The president asked, "Those records inform next case selections?"

"Exactly right," I nodded. "And once you can stably produce conversions, advance to the Retention stage. Verify whether the same results can be reproduced across multiple months."

"After that, consider Revenue maximization strategy, and finally build Referral networks."

Claude smiled. "Climb one stair at a time, surely."

Chapter 4: The Power of Measurement

The president stood and bowed deeply.

"It's clear. First, we'll measure Acquisition and Activation with three cases."

After he left, Gemini said, "The AARRR Model is simple but powerful as a framework."

"Yes," I answered. "Many startups think 'let's just increase sales.' But looking only at sales as results, you can't tell what to improve."

"The AARRR Model breaks down the process leading to sales into five stages and clarifies metrics to measure at each stage," Claude organized.

"And what's important," I continued, "is recording numbers at each stage and finding patterns. 'This industry's cases average 3% conversion rate' 'This creative type has high CTR'—accumulation of such insights creates reproducible business models."
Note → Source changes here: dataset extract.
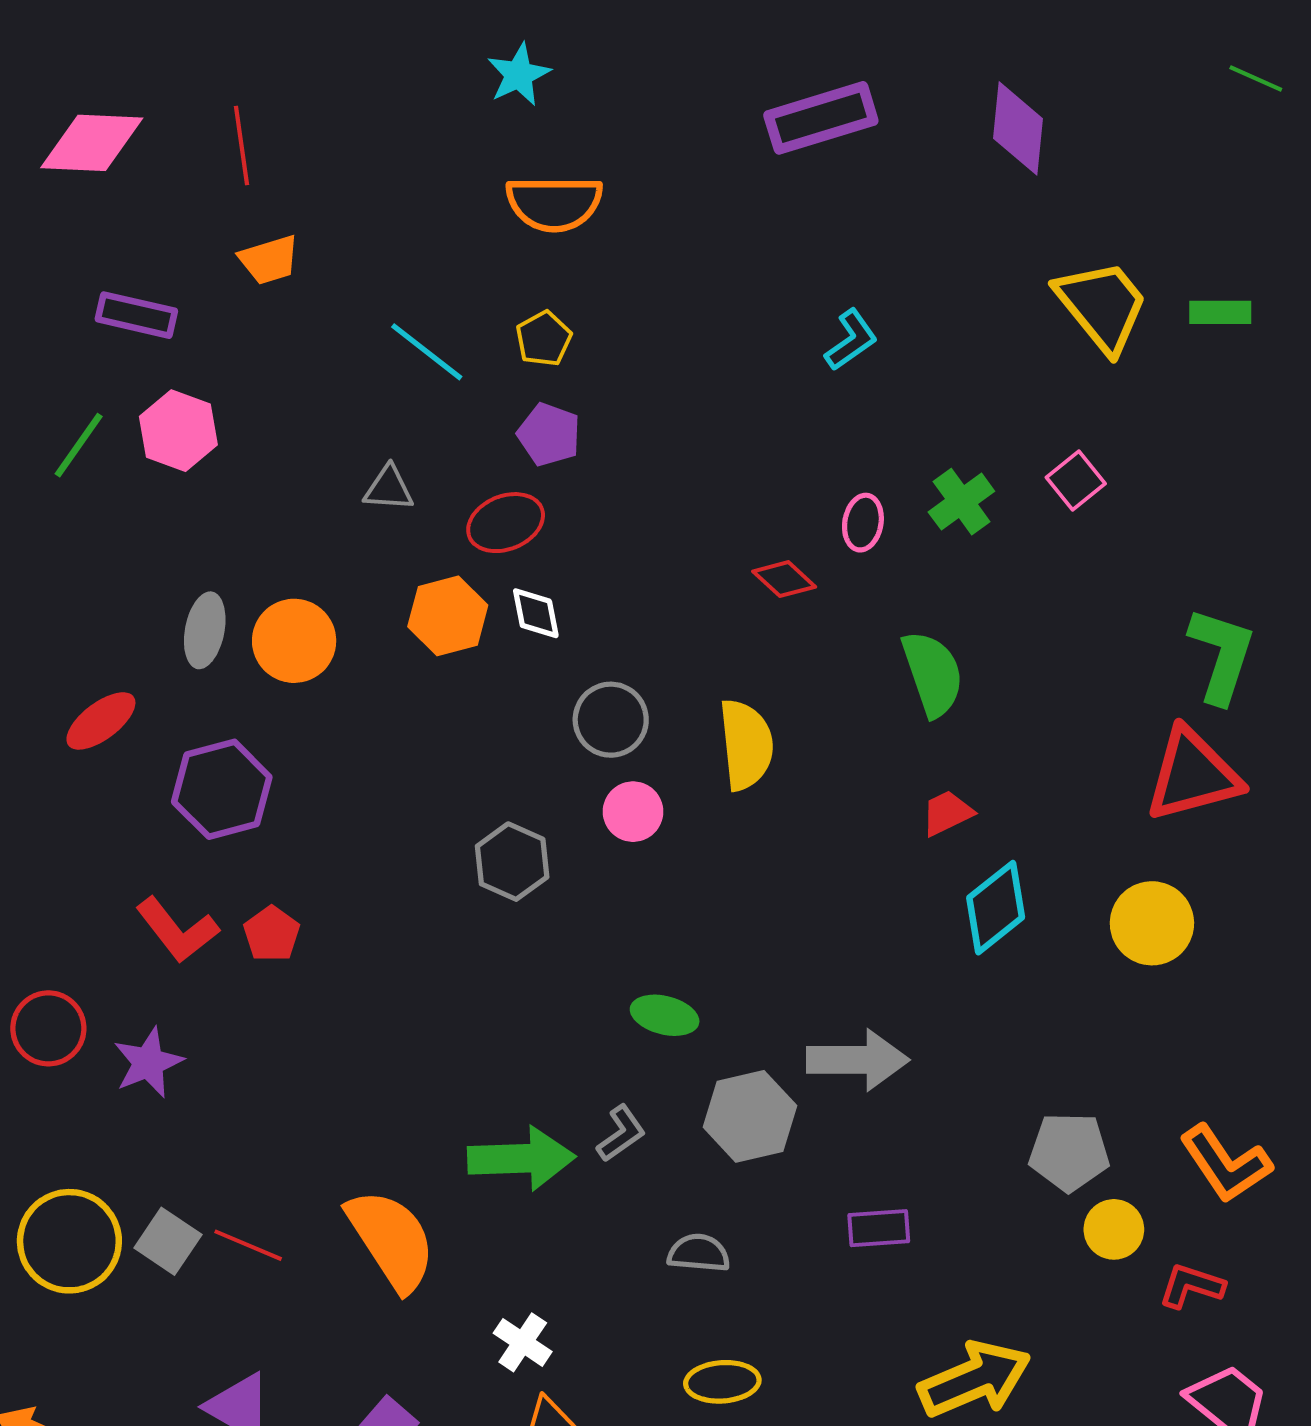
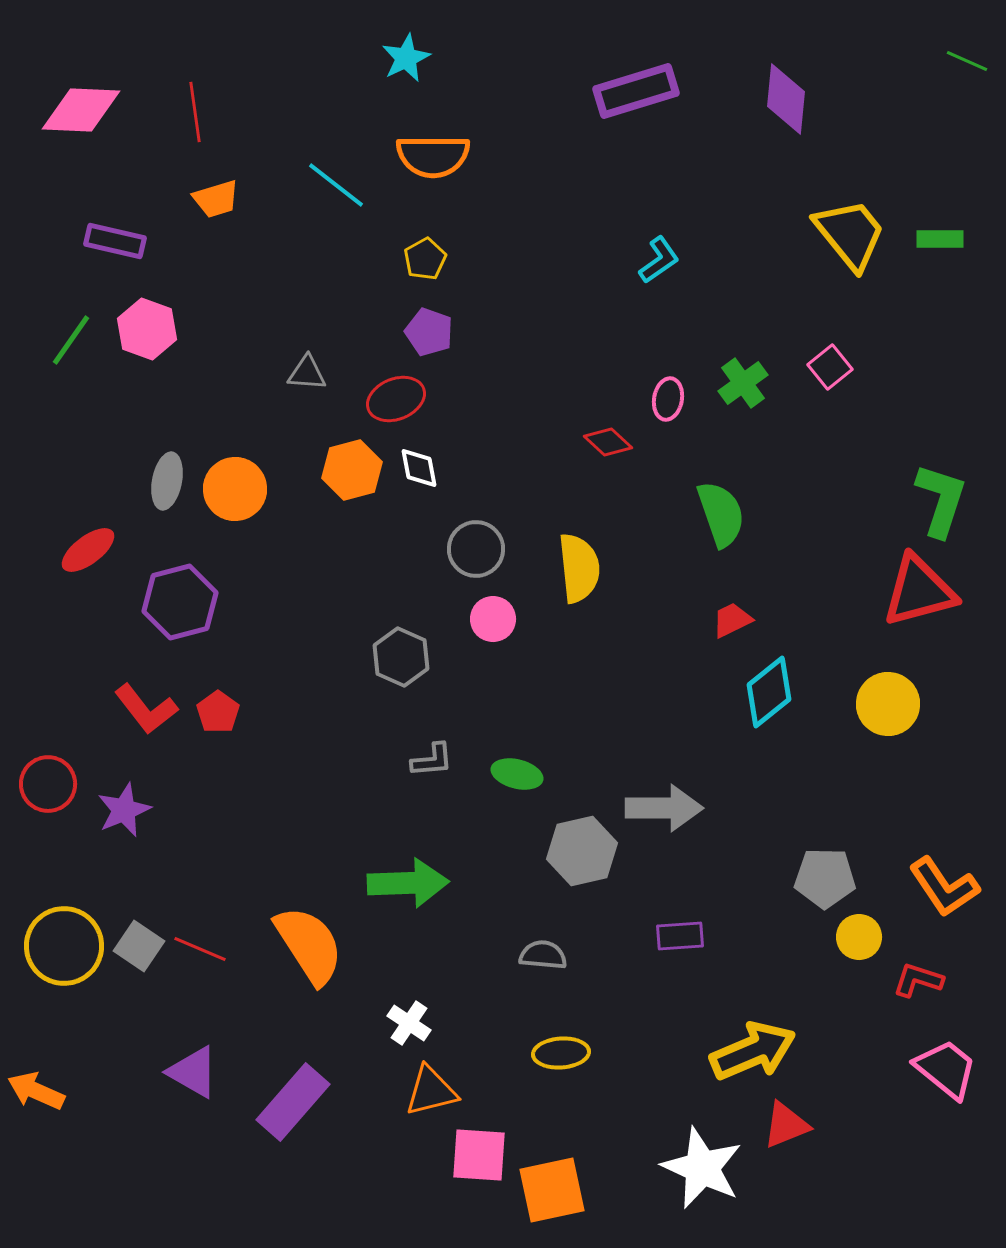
cyan line: (427, 352) -> (336, 185), moved
gray L-shape: (621, 1134) -> (432, 760), moved, turned 30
Outside the window, twilight light illuminated the office.

Three months later, a report arrived from AdVentures.

Trial operations with the first three cases clarified metrics at each stage. At Acquisition stage, average CPC was 80 yen, CTR 2.1%. At Activation stage, average conversion rate 4.3%—based on this data, they could now predict new case profitability in advance.

Moreover, they'd found cases that could stably keep CPA within targets, and preparations for full-scale scaling were complete.

The stairs were being climbed one step at a time, surely.

"To measure growth, break down the stairs. Acquisition, activation, retention, revenue, referral—at each of these five stages, define metrics, record, find patterns. And from the bottom stair, climb one by one. The AARRR Model teaches the science of growth through measurement."